The pressure will be on regardless of whether you enter the meet in the top 12 or anywhere outside of it. For example, McLeod is third in the triple jump, but her leap of 13.39 meters and McKee, who was 12th, was less than 4/10ths of a meter (12.90). Rebecca Stoyle of UMass Amherst was 13th at 12.88.

Snoddy enters the meet with a 10.32 in the hundred meters. That's fourth-best among football players who doubled in track, but leaves him 15th overall. Of course, he's 3/100ths of a second from being in the money.

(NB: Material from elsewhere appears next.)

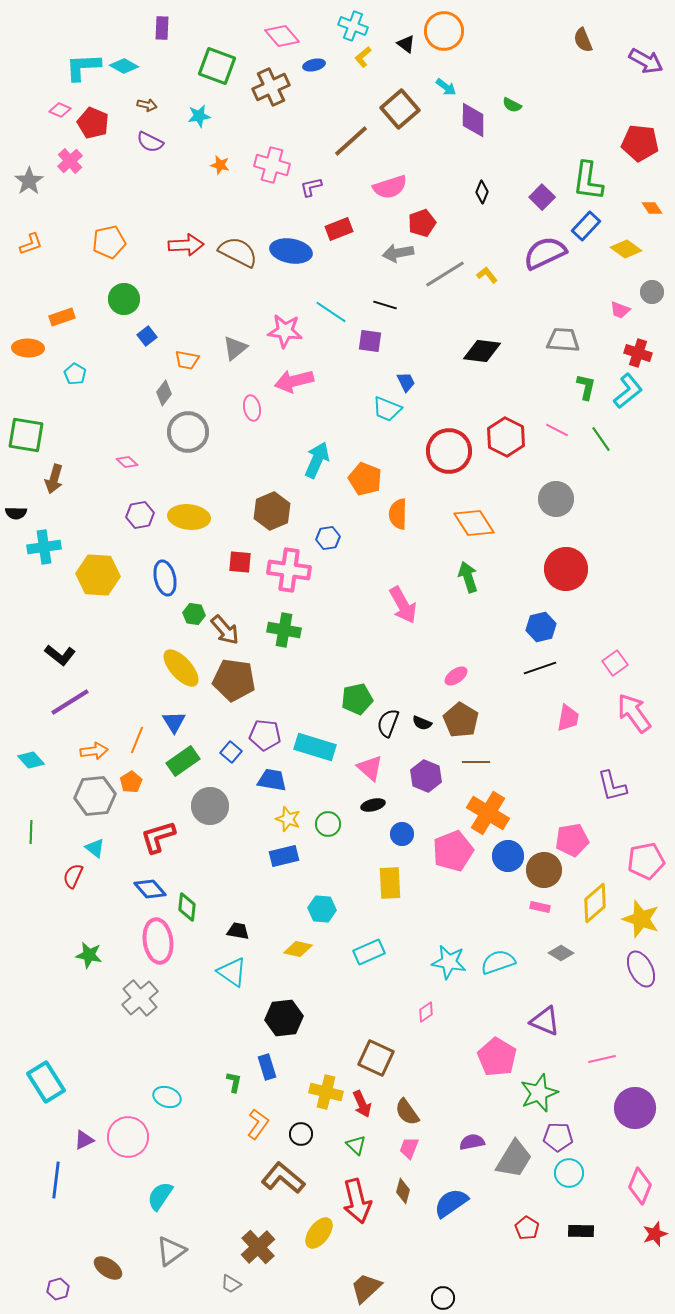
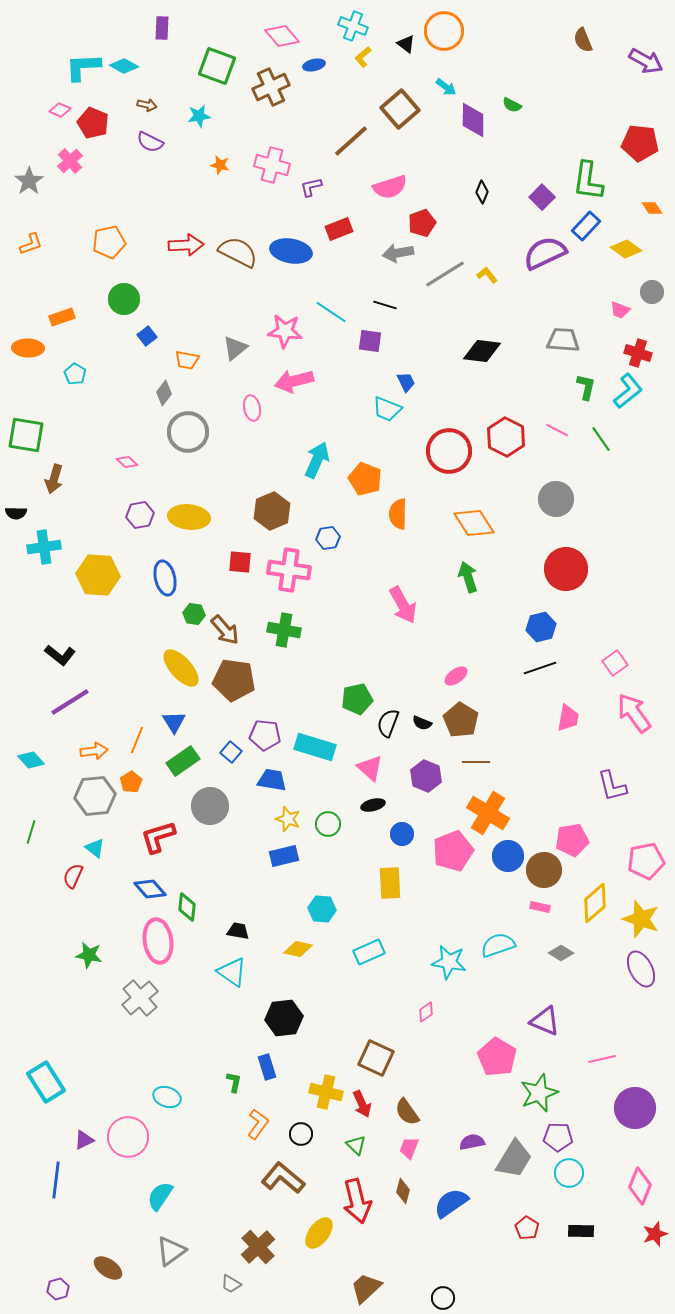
green line at (31, 832): rotated 15 degrees clockwise
cyan semicircle at (498, 962): moved 17 px up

It's the same in the distance races, as Brandon Lasater ran the 11th-best 800 meters, but was 5/100ths of a second from being on the outside looking in, while Jackob, who is 26th in the 800 is 34/100ths of a second from being in the top 12.

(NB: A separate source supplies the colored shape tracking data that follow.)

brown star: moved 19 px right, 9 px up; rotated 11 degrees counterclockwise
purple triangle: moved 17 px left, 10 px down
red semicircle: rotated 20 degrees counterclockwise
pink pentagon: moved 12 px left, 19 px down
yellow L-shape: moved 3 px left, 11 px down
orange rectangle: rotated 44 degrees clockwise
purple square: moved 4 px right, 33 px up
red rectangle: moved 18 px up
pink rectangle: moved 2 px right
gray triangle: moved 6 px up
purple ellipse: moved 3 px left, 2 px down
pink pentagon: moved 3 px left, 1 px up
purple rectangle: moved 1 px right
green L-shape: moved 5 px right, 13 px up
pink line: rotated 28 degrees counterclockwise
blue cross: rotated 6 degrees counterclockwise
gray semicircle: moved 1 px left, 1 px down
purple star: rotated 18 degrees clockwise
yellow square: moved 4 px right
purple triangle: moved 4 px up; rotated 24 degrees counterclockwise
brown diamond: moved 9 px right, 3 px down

Greenwald ranks 30th in the 1,500 meters, but would be 2.30 seconds from packing his bags for Eugene.

Page believes experience will make a big difference and he likes Tech's experience, especially amongst his jumpers, as McLeod and Kent are seniors, and McKee is a junior who reached NCAAs last year.

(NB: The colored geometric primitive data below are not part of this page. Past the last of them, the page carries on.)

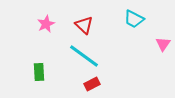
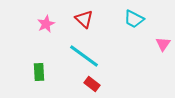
red triangle: moved 6 px up
red rectangle: rotated 63 degrees clockwise
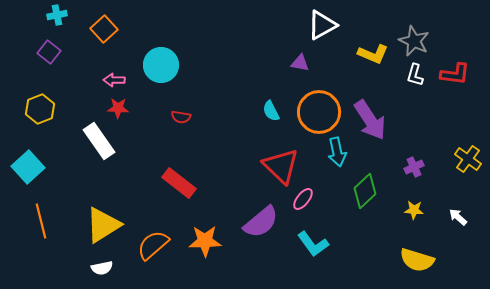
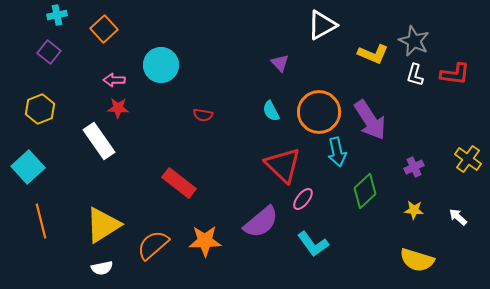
purple triangle: moved 20 px left; rotated 36 degrees clockwise
red semicircle: moved 22 px right, 2 px up
red triangle: moved 2 px right, 1 px up
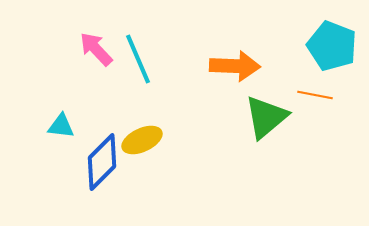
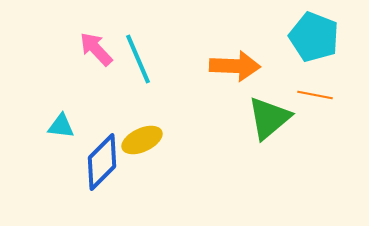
cyan pentagon: moved 18 px left, 9 px up
green triangle: moved 3 px right, 1 px down
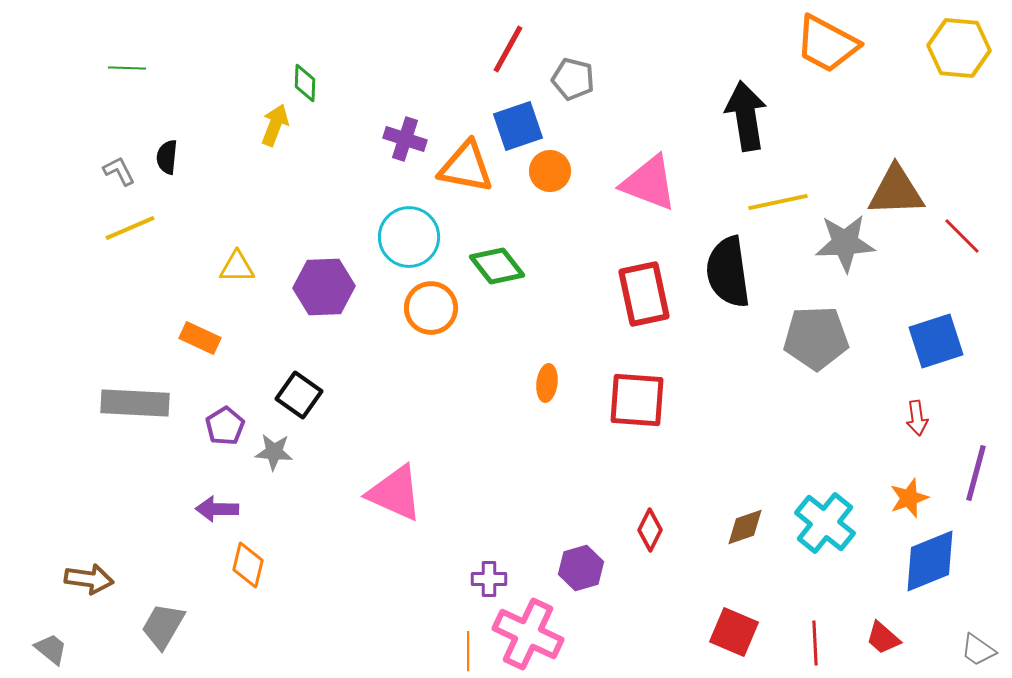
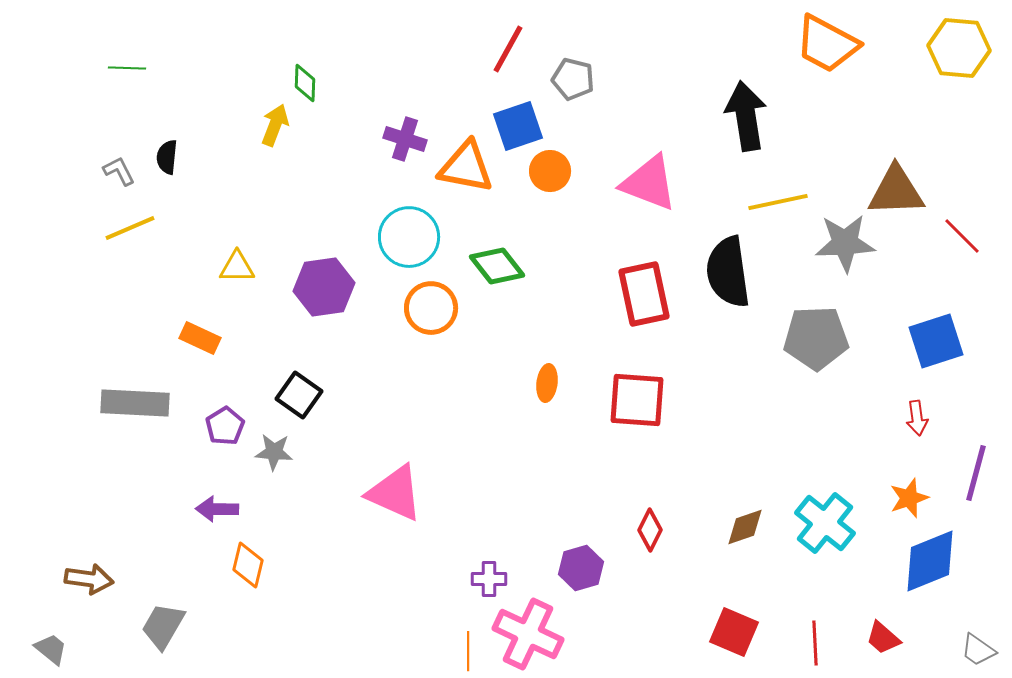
purple hexagon at (324, 287): rotated 6 degrees counterclockwise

His advice to his jumpers could hold true for the entire team, however.

"Experience will help them," he said. "If they perform the way they've been doing all year long, with that type of consistency, we should do pretty well at Regionals."

Both Page and Drosky believe that now that school is out, the athletes are ready to break out.

"Once school was out they got in a lot of sleep," he said. "I'm seeing fresh people out there. So I'm watching the practices excel. The concentration is good, the effort is really good, the intensity is really good. So I'm watching what we normally do being done even better. Like we did the first one or two meets, when you go out there so fresh and so happy to compete, I'm seeing that now.

"Georgia Tech academics are a challenge," said Drosky. "To have a few weeks of being able to just get some good, quality sleep, some rest, some mental rest and to be able to fully focus on the athletic side I think is a net positive. I think we saw that last weekend with the competition in our home meet where we had a lot of individuals run personal bests."

Personal bests would be great, but 1 through 12 would be even better.

"It comes down to being able to get it done on the day," Drosky said. "We think the guys are ready, we think they have a great opportunity to get there."